WHAT IS NEEDED:
Each line of data below is to be returned exactly, leaving out any picture.
——————————
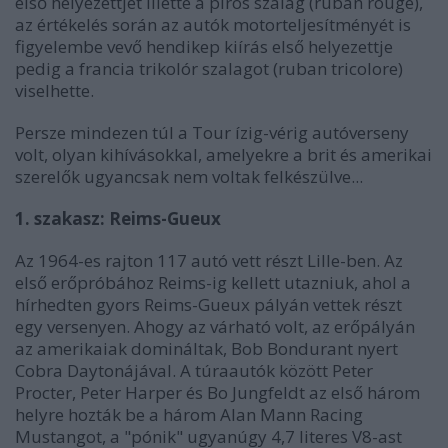
első helyezettjét illette a piros szalag (ruban rouge),
az értékelés során az autók motorteljesítményét is
figyelembe vevő hendikep kiírás első helyezettje
pedig a francia trikolór szalagot (ruban tricolore)
viselhette.
Persze mindezen túl a Tour ízig-vérig autóverseny
volt, olyan kihívásokkal, amelyekre a brit és amerikai
szerelők ugyancsak nem voltak felkészülve...
1. szakasz: Reims-Gueux
Az 1964-es rajton 117 autó vett részt Lille-ben. Az
első erőpróbához Reims-ig kellett utazniuk, ahol a
hírhedten gyors Reims-Gueux pályán vettek részt
egy versenyen. Ahogy az várható volt, az erőpályán
az amerikaiak domináltak, Bob Bondurant nyert
Cobra Daytonájával. A túraautók között Peter
Procter, Peter Harper és Bo Jungfeldt az első három
helyre hozták be a három Alan Mann Racing
Mustangot, a "pónik" ugyanúgy 4,7 literes V8-ast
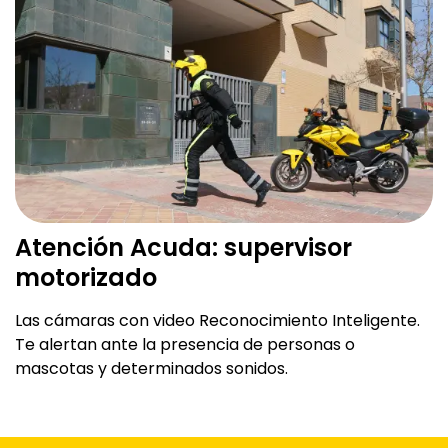
Atención Acuda: supervisor
motorizado
Las cámaras con video Reconocimiento Inteligente.
Te alertan ante la presencia de personas o
mascotas y determinados sonidos.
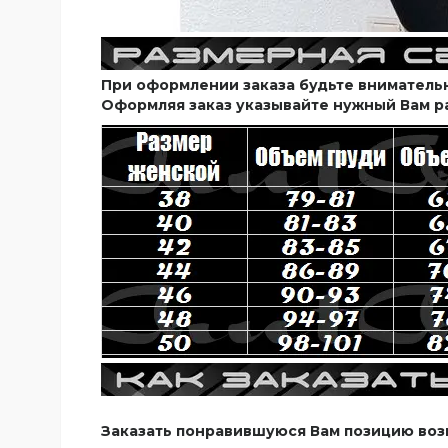
При оформлении заказа будьте вниматель
Оформляя заказ указывайте нужный Вам 
Заказать понравившуюся Вам позицию воз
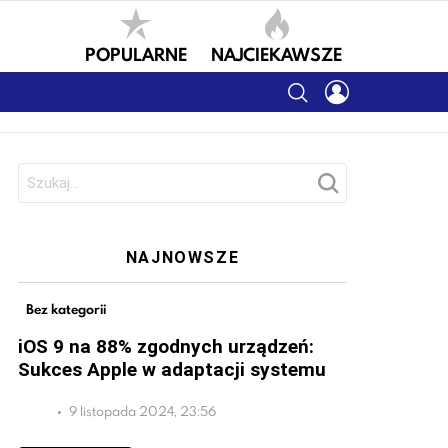
POPULARNE
NAJCIEKAWSZE
SEARCH
LOGIN
Szukaj:
NAJNOWSZE
Bez kategorii
iOS 9 na 88% zgodnych urządzeń:
Sukces Apple w adaptacji systemu
9 listopada 2024, 23:56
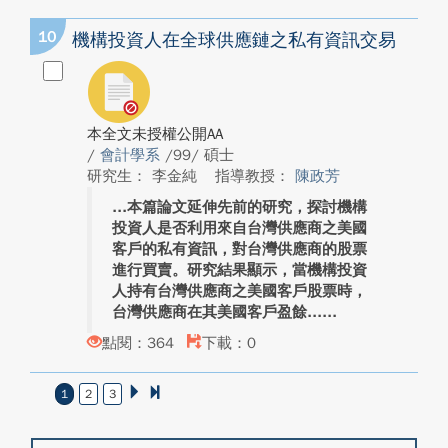
10
機構投資人在全球供應鏈之私有資訊交易
本全文未授權公開AA
/
會計學系
/99/ 碩士
研究生： 李金純
指導教授：
陳政芳
本篇論文延伸先前的研究，探討機構
投資人是否利用來自台灣供應商之美國
客戶的私有資訊，對台灣供應商的股票
進行買賣。研究結果顯示，當機構投資
人持有台灣供應商之美國客戶股票時，
台灣供應商在其美國客戶盈餘...
點閱：364
下載：0
1
2
3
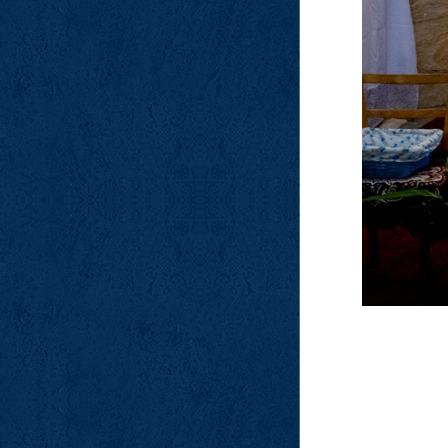
ením pokrmů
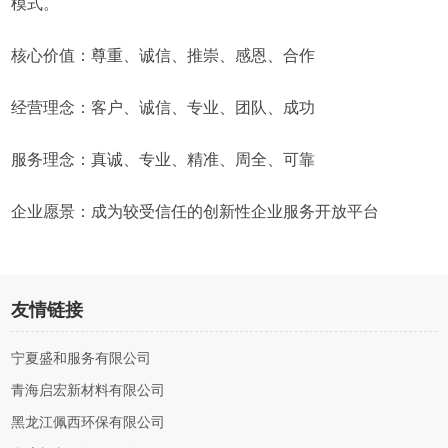
模式。
核心价值：尊重、诚信、推崇、感恩、合作
经营理念：客户、诚信、专业、团队、成功
服务理念：真诚、专业、精准、周全、可靠
企业愿景：成为较受信任的创新性企业服务开放平台
友情链接
宁夏盛和服务有限公司
青海启宏新材料有限公司
黑龙江佩西环保有限公司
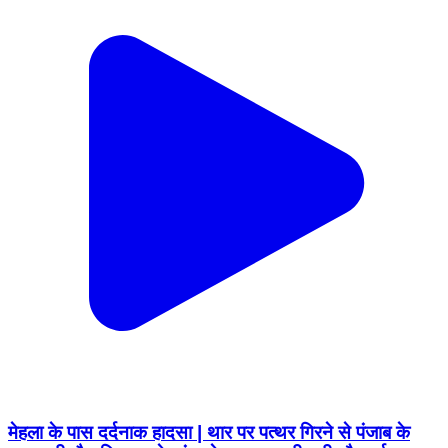
मेहला के पास दर्दनाक हादसा | थार पर पत्थर गिरने से पंजाब के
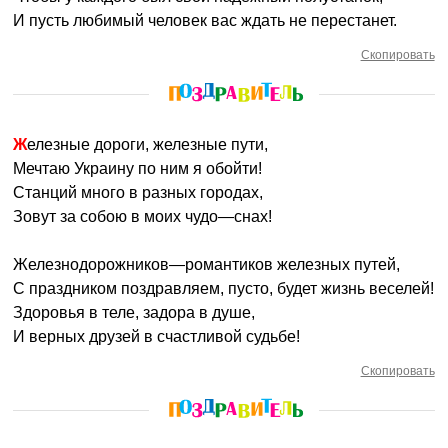
И пусть любимый человек вас ждать не перестанет.
Скопировать
Железные дороги, железные пути,
Мечтаю Украину по ним я обойти!
Станций много в разных городах,
Зовут за собою в моих чудо—снах!
Железнодорожников—романтиков железных путей,
С праздником поздравляем, пусто, будет жизнь веселей!
Здоровья в теле, задора в душе,
И верных друзей в счастливой судьбе!
Скопировать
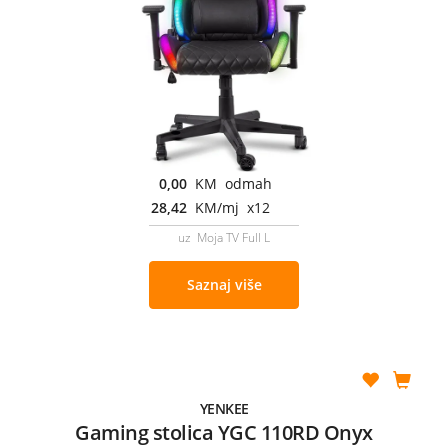
0,00
KM odmah
28,42
KM/mj x12
uz Moja TV Full L
Saznaj više
YENKEE
Gaming stolica YGC 110RD Onyx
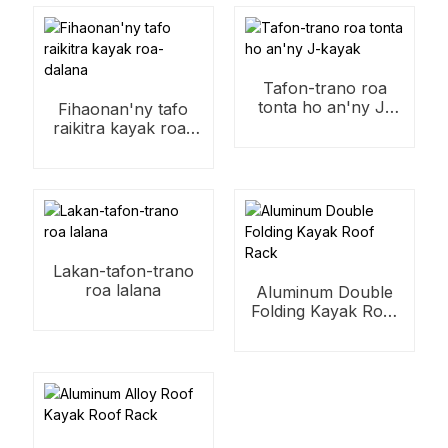
Tafon-trano roa
tonta ho an'ny J-
Fihaonan'ny tafo
kayak
raikitra kayak roa-
dalana
Lakan-tafon-trano
roa lalana
Aluminum Double
Folding Kayak Roof
Rack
——————————
TASK RESPONSE:
első helyezettjét illette a piros szalag (ruban rouge),
az értékelés során az autók motorteljesítményét is
figyelembe vevő hendikep kiírás első helyezettje
pedig a francia trikolór szalagot (ruban tricolore)
viselhette.
Persze mindezen túl a Tour ízig-vérig autóverseny
volt, olyan kihívásokkal, amelyekre a brit és amerikai
szerelők ugyancsak nem voltak felkészülve...
1. szakasz: Reims-Gueux
Az 1964-es rajton 117 autó vett részt Lille-ben. Az
első erőpróbához Reims-ig kellett utazniuk, ahol a
hírhedten gyors Reims-Gueux pályán vettek részt
egy versenyen. Ahogy az várható volt, az erőpályán
az amerikaiak domináltak, Bob Bondurant nyert
Cobra Daytonájával. A túraautók között Peter
Procter, Peter Harper és Bo Jungfeldt az első három
helyre hozták be a három Alan Mann Racing
Mustangot, a "pónik" ugyanúgy 4,7 literes V8-ast
Atención Acuda: supervisor
motorizado
Las cámaras con video Reconocimiento Inteligente.
Te alertan ante la presencia de personas o
mascotas y determinados sonidos.
При оформлении заказа будьте вниматель
Оформляя заказ указывайте нужный Вам 
Заказать понравившуюся Вам позицию воз
POPULARNE
NAJCIEKAWSZE
SEARCH
LOGIN
Szukaj:
NAJNOWSZE
Bez kategorii
iOS 9 na 88% zgodnych urządzeń:
Sukces Apple w adaptacji systemu
9 listopada 2024, 23:56
10
機構投資人在全球供應鏈之私有資訊交易
本全文未授權公開AA
/
會計學系
/99/ 碩士
研究生： 李金純
指導教授：
陳政芳
本篇論文延伸先前的研究，探討機構
投資人是否利用來自台灣供應商之美國
客戶的私有資訊，對台灣供應商的股票
進行買賣。研究結果顯示，當機構投資
人持有台灣供應商之美國客戶股票時，
台灣供應商在其美國客戶盈餘...
點閱：364
下載：0
1
2
3
ením pokrmů
模式。
核心价值：尊重、诚信、推崇、感恩、合作
经营理念：客户、诚信、专业、团队、成功
服务理念：真诚、专业、精准、周全、可靠
企业愿景：成为较受信任的创新性企业服务开放平台
友情链接
宁夏盛和服务有限公司
青海启宏新材料有限公司
黑龙江佩西环保有限公司
मेहला के पास दर्दनाक हादसा | थार पर पत्थर गिरने से पंजाब के
И пусть любимый человек вас ждать не перестанет.
Скопировать
Железные дороги, железные пути,
Мечтаю Украину по ним я обойти!
Станций много в разных городах,
Зовут за собою в моих чудо—снах!
Железнодорожников—романтиков железных путей,
С праздником поздравляем, пусто, будет жизнь веселей!
Здоровья в теле, задора в душе,
И верных друзей в счастливой судьбе!
Скопировать
0,00
KM odmah
28,42
KM/mj x12
uz Moja TV Full L
Saznaj više
YENKEE
Gaming stolica YGC 110RD Onyx
Tafon-trano roa
tonta ho an'ny J-
Fihaonan'ny tafo
kayak
raikitra kayak roa-
dalana
Lakan-tafon-trano
roa lalana
Aluminum Double
Folding Kayak Roof
Rack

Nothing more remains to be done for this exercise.